What is Raw Dog Food?
By Patrick Mahaney, VMD
Is it possible to make a raw food diet for dogs? In a word, yes. But first you must understand what is raw dog food. Raw food diets emulate the way dogs ate before the existence of commercial dog foods. After all, dry, canned, and other styles of cooked food for dogs were mainly created as a means of convenience. Unfortunately, this convenience may sometimes affect our pet's health. Here are some reasons you may want to consider a raw food diet for your dog.
A Brief History of Raw Dog Food
Prior to domestication and during the thousands of years before the creation of commercially available dry and canned dog food, canids killed live prey or scavenged on carcasses, vegetation, and the fecal material from other animals. None of these nutrient sources were cooked, unless the sun, environmental temperatures, or opportunistic bacteria provided sufficient heat. Dogs often endured extended periods between significant meals, on which they would gorge. To survive, early canines ate whatever they found whenever an opportunity presented.
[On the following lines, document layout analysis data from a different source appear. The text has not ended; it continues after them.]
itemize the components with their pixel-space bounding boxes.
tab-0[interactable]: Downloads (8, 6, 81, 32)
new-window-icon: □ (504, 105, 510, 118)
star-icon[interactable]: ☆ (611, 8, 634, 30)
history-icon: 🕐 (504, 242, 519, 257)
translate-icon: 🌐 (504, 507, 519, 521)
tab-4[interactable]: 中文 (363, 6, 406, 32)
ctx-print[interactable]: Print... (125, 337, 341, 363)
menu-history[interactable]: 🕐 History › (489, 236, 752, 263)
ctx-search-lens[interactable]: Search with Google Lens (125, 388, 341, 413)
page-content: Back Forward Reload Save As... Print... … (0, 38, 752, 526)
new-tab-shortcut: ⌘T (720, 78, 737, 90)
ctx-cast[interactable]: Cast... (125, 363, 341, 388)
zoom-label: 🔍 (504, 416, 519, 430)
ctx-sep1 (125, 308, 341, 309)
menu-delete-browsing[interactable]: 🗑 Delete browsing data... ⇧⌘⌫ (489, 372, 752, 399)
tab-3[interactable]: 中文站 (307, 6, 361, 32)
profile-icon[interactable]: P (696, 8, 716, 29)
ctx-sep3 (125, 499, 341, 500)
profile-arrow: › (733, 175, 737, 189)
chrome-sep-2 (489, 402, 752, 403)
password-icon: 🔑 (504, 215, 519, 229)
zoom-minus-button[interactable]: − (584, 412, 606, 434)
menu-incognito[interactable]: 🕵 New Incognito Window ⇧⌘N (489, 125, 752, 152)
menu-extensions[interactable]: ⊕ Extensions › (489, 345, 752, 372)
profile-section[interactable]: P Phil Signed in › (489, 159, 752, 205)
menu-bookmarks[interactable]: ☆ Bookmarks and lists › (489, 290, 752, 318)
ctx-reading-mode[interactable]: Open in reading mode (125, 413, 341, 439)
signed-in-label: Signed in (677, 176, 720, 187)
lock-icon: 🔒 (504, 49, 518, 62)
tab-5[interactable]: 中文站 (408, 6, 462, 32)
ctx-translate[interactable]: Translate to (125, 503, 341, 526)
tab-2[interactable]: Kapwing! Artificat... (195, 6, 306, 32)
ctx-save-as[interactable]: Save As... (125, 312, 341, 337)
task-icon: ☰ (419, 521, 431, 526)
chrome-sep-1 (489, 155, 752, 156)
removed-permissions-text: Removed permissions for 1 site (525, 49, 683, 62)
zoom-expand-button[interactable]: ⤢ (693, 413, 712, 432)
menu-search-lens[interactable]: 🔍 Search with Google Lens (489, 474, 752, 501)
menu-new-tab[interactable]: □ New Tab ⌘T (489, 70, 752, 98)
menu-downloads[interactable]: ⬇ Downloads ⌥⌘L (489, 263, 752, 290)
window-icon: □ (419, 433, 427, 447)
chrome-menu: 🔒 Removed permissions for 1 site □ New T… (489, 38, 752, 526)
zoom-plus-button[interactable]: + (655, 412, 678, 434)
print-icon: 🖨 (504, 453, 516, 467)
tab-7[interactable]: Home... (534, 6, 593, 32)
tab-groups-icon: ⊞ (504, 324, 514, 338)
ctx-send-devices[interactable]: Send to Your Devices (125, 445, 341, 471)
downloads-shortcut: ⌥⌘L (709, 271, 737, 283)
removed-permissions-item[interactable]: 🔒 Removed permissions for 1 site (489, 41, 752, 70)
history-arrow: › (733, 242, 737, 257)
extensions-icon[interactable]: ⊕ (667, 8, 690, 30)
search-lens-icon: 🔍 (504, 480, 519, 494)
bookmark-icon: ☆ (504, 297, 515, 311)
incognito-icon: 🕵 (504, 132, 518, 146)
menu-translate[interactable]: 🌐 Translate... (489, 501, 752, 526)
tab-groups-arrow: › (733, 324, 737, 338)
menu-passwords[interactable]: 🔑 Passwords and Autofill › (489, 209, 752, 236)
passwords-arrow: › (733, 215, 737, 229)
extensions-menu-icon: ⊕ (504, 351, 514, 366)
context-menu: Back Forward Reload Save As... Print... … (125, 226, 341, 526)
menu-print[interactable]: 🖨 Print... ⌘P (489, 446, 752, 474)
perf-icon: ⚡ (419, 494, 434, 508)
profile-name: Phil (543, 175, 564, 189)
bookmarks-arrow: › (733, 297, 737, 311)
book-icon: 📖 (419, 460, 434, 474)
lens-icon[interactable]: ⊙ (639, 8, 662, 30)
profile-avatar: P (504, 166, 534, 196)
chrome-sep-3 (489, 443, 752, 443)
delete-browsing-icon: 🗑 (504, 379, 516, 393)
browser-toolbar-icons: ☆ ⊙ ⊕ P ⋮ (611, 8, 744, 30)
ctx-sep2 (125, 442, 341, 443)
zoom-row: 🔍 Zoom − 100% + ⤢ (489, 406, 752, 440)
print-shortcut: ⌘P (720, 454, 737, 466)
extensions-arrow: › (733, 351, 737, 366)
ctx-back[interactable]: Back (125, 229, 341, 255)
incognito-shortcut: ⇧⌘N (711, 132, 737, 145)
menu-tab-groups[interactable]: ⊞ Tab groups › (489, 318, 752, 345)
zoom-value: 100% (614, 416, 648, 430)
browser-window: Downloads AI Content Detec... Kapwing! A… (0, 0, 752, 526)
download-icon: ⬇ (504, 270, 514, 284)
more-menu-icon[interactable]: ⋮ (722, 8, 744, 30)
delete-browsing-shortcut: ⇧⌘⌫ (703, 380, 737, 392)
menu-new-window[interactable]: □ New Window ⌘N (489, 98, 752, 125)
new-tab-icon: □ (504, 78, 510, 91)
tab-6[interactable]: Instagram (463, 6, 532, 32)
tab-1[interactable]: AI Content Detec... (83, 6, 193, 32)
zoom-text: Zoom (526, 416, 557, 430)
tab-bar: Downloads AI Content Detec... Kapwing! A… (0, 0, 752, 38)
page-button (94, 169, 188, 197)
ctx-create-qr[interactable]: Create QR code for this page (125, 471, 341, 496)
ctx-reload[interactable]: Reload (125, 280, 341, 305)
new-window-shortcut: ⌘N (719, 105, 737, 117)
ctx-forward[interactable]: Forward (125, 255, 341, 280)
These ancestors to today’s companion dog were likely not pristine examples of health, as malnutrition, intestinal parasites, and other diseases stem from inconsistent feeding and lack of appropriate veterinary medical care. However, modern society is now faced with an epidemic of overweight and obese dogs suffering numerous preventable and often irreversible ailments stemming from overconsumption of poorly balanced pet food. Fortunately, there is an alternative style of feeding for dogs — raw feeding.
Benefits of Raw Whole Foods for Dogs
According to some veterinary nutritionists, dogs that eat raw whole foods tend to be healthier than those on other diets. Why? There are inherent beneficial enzymes, vitamins, minerals, and other energetic qualities in meats, fruits, vegetables and grains in their natural, unprocessed forms that are denatured or destroyed upon cooking.
"Nature’s products are so much more beautiful and complex, containing biological activity, harmony, and synergy," wrote Dr. Judith A DeCava in her book Good Foods/Bad Foods. "Human products cannot come close to Nature’s work and are clearly lacking in many important areas."
For instance, many nutritionists believe dogs that are on a raw food diet are less likely to have adverse allergic reactions to the ingredients.
Transitioning Your Dog to a Raw Food Diet
If you are interested in feeding your dog raw foods, consult with a veterinarian to see if your dog is a suitable candidate. Veterinarians which have trained in eastern, holistic, or other methodologies are often more open to the raw approach. They may also have suggestions as to which balanced diets are available at your favorite pet food retailer. Homemade diets are always an option, but may be difficult to create and maintain over time due to the cost and ease of cooking key ingredients, leading to "recipe drift."